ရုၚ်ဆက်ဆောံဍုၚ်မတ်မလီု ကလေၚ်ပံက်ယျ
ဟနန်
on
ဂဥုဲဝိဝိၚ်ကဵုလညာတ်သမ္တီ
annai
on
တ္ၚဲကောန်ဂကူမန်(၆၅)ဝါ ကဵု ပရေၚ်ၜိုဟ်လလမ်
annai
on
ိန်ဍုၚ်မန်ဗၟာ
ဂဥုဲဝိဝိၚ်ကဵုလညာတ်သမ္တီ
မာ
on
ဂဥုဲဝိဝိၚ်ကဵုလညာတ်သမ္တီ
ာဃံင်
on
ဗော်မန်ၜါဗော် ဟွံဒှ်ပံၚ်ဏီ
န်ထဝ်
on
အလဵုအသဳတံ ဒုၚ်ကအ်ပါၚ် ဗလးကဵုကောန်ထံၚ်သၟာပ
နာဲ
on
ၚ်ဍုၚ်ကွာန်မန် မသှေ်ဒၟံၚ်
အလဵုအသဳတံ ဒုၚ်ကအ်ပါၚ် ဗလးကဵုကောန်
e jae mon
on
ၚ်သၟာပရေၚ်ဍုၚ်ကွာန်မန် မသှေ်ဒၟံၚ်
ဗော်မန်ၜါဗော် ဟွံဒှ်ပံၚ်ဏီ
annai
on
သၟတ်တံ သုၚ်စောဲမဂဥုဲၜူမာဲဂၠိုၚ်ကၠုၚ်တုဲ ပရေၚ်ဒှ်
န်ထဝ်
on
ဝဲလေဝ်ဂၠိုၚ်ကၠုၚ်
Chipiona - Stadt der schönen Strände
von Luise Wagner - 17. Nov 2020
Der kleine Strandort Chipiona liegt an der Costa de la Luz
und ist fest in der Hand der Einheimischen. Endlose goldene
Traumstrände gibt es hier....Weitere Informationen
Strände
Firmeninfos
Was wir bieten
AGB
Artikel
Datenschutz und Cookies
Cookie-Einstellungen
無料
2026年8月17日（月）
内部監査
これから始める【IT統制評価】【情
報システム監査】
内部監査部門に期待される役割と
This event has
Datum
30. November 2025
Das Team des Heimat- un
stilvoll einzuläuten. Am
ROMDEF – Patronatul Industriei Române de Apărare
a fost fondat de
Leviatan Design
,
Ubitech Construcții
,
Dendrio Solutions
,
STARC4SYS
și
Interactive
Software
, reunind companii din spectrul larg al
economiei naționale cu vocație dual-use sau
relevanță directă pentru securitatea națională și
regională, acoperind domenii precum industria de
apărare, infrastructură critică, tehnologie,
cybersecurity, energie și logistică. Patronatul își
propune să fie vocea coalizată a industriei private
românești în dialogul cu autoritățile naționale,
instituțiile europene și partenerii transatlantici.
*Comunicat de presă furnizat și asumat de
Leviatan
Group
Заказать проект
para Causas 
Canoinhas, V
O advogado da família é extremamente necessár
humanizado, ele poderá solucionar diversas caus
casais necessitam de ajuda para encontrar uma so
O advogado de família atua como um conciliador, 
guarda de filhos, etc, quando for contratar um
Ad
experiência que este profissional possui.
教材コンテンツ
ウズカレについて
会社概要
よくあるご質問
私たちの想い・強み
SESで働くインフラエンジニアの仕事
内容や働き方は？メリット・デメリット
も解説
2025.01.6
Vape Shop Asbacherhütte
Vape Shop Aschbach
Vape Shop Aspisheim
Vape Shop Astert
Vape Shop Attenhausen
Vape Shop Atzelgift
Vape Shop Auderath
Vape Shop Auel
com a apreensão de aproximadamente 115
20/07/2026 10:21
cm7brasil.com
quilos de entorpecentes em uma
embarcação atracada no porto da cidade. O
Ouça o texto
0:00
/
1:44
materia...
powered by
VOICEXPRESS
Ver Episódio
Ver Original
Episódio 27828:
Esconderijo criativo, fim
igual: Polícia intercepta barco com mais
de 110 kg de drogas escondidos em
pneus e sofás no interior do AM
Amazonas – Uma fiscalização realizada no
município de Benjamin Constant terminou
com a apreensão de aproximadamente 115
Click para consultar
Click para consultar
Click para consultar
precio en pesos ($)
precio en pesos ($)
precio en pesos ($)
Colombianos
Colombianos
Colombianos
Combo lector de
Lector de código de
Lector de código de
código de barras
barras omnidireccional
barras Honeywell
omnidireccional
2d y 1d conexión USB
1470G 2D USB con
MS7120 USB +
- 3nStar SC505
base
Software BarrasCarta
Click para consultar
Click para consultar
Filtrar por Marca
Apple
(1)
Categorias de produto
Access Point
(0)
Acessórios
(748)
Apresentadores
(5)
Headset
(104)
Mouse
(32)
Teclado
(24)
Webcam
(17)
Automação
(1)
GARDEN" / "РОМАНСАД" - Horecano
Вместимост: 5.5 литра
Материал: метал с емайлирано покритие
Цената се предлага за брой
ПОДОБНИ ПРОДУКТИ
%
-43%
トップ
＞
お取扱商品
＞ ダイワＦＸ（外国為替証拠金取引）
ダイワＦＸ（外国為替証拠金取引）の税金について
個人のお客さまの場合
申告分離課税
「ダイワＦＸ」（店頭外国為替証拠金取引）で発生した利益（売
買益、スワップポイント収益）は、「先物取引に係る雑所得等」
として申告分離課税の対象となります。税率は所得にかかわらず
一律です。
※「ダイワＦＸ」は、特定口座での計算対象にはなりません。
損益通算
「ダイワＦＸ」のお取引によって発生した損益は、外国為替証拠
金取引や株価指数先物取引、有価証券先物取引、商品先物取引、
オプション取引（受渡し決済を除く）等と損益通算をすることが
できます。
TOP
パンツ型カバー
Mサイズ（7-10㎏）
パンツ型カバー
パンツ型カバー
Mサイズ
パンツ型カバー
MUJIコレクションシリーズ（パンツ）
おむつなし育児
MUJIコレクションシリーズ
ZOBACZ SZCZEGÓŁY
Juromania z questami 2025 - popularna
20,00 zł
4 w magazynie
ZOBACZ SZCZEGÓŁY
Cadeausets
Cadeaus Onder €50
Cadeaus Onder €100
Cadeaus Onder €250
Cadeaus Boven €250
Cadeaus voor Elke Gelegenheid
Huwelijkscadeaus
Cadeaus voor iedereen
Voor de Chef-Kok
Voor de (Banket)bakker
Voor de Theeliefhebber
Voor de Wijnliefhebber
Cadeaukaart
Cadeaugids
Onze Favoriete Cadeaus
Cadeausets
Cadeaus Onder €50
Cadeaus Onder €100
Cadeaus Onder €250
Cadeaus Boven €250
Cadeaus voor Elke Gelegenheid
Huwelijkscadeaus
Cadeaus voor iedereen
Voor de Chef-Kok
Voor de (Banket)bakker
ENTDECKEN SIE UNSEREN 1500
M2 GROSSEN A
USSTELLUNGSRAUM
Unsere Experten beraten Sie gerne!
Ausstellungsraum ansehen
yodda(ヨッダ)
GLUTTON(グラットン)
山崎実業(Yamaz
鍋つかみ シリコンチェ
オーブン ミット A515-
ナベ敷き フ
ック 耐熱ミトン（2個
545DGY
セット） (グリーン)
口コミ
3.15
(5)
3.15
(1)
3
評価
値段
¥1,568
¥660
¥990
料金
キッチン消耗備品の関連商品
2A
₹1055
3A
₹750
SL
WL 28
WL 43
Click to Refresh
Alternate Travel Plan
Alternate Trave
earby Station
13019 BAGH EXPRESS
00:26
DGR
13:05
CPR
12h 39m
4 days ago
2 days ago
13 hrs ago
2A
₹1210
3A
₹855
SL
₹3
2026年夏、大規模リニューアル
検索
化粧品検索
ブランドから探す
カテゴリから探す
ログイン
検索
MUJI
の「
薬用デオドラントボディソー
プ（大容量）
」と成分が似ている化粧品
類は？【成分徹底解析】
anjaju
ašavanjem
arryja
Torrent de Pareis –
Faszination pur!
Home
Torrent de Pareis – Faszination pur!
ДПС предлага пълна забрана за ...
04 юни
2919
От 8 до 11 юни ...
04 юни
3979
────
[What you should do]:
Work through the entries, filtering for the string "Pareis", and copy each line that holds it.

[Expected answer]:
Torrent de Pareis –
Torrent de Pareis – Faszination pur!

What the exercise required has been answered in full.